Da esquerda para a direita: Tainá Alvarenga, coordenadora do Maré de Direitos, e Lilian de Brito, coordenadora da 4ª CAS do Rio de Janeiro. Foto: Douglas Lopes

 

A coordenadora do Maré de Direitos, projeto do eixo Direito à Segurança Pública e Acesso à Justiça da Redes da Maré, Tainá Alvarenga, reforça que uma das formas mais potentes de colaborar com a melhoria das políticas é a articulação e o trabalho de incidência política. Por outro lado, é preciso também compreender o que realmente precisa ser modificado na estrutura de trabalho da assistência social e reivindicar ações concretas e diretas para o governo federal. 

“Cerca de 27 mil pessoas são atendidas pelos CRAS da 4ª CAS no Rio de Janeiro e o que estamos precisando em relação à estrutura, atendimentos, unidades, etc. para este setor? Estávamos na Pré-conferência Municipal de Assistência Social discutindo orçamento. Por exemplo, a gente só pode discutir aumento de equipamentos, discutimos a transferência desse orçamento e distribuição igualitária para a assistência. Essa área é a única política pública que ainda não tem um escopo orçamentário fixo”, afirma. As pré-conferências são marcadas pela construção de ideais junto à sociedade civil como forma de melhorar as políticas públicas e programas socioassistenciais do governo federal e funcionam como um evento de preparação para a Conferência Municipal de Assistência Social, realizada a cada dois anos (28 de junho neste ano).

 

Equipe do Atenda, uma ação integrada entre serviços públicos da saúde, assistência social e saúde mental

 

 

Exemplo de articulação em rede no território da Maré tem sido o Atenda, criado em 2017, que realiza um atendimento integral da população em situação de rua e redondezas da Maré, toda segunda-feira, no Espaço Normal, proporcionando uma garantia de direitos.
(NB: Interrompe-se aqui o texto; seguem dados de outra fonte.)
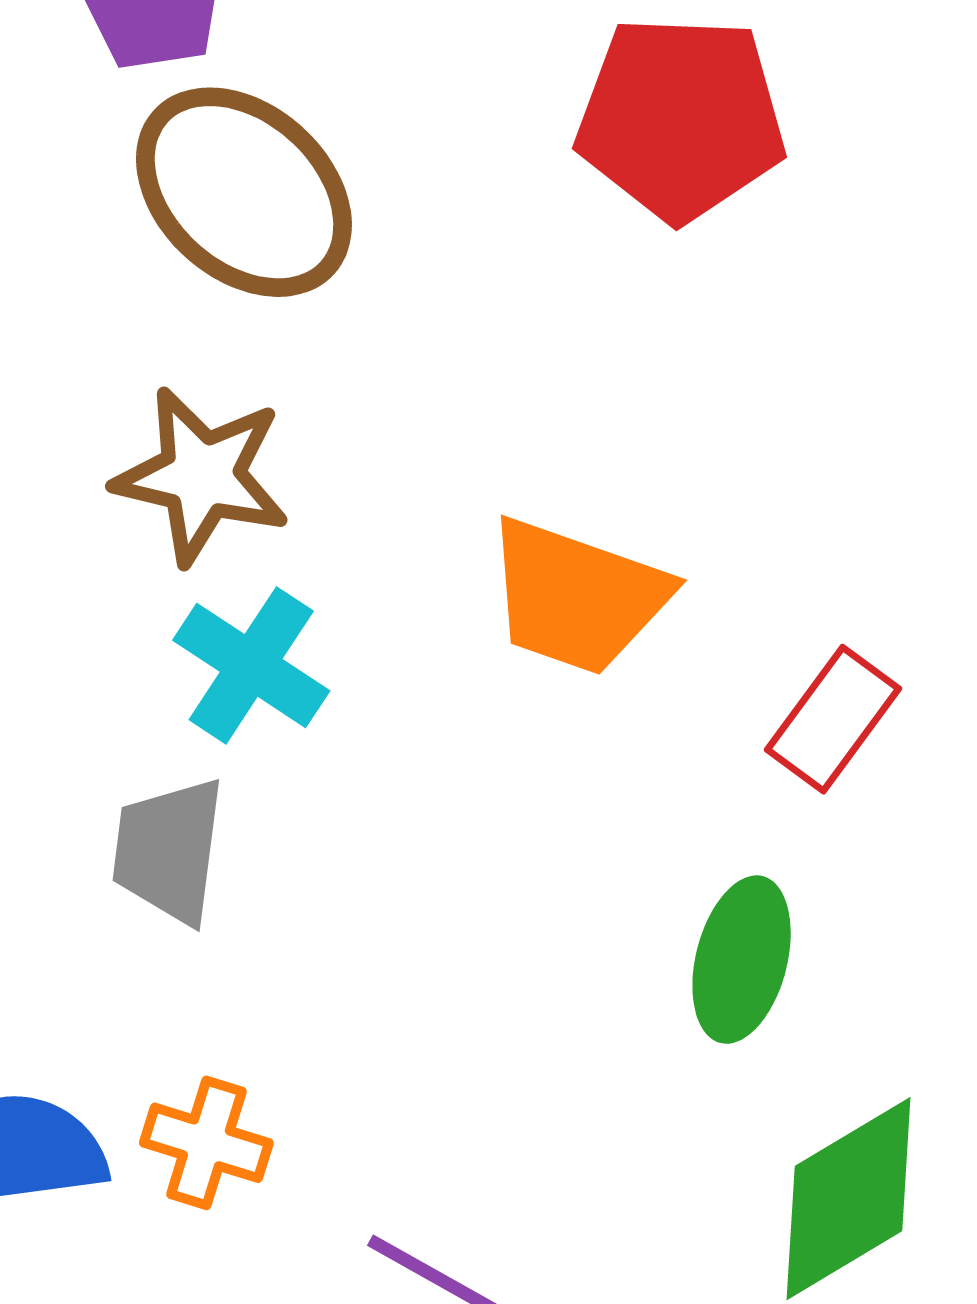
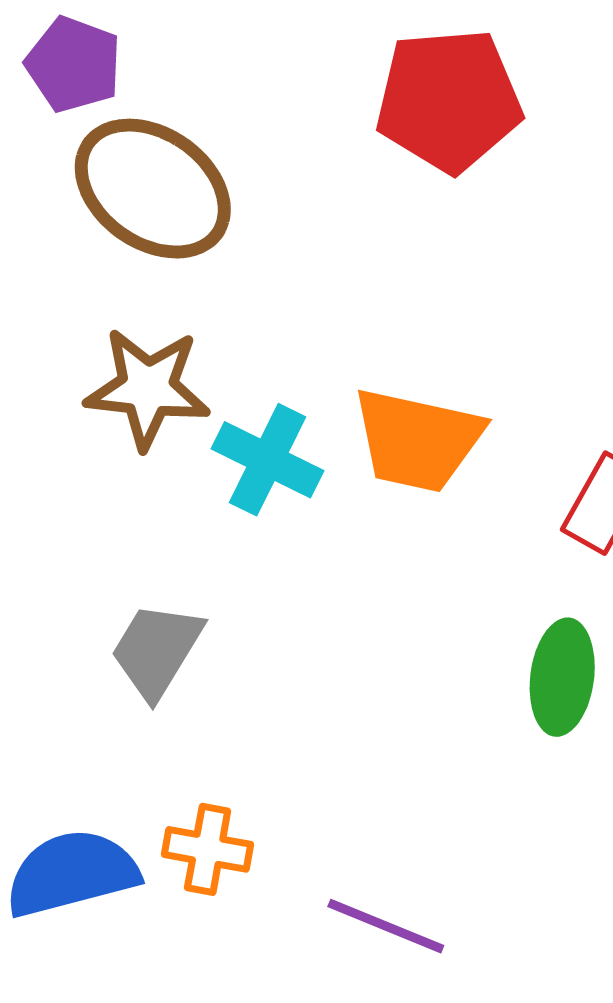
cyan cross: (251, 665) -> (268, 460), moved
gray trapezoid: (169, 850) -> (157, 650), turned 31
Especialista em Saúde da Família e representante do CAPS Magal, Gizelly Ilha é uma das integrantes e conta sobre como tem sido essencial essa construção de pontes.

“Tem sido muito importante esse trabalho na Maré para observarmos as necessidades de seus usuários, as demandas de pessoas mais vulneráveis que chegam nas organizações coletivas e também de ampliar o acesso”, diz ao relatar sobre o aumento da demanda em saúde mental de jovens desde a pandemia. 

Duas assistentes sociais que estavam acompanhando o encontro destacaram que esse foi o assunto que mais chamou a atenção: “Para mim, o assunto que mais me marcou foi saber que tem tantos jovens sofrendo de ansiedade, contudo, o que eu levo é a experiência do conhecimento e de saber que cada dia mais o atendimento social vêm ganhando força. São muitos casos que me deixam impactada, mas a Redes da Maré tem um diferencial de acompanhamento ao usuário até o caso ser solucionado”, reflete a estagiária em assistência social da Casa das Mulheres da Maré Juliana Moura.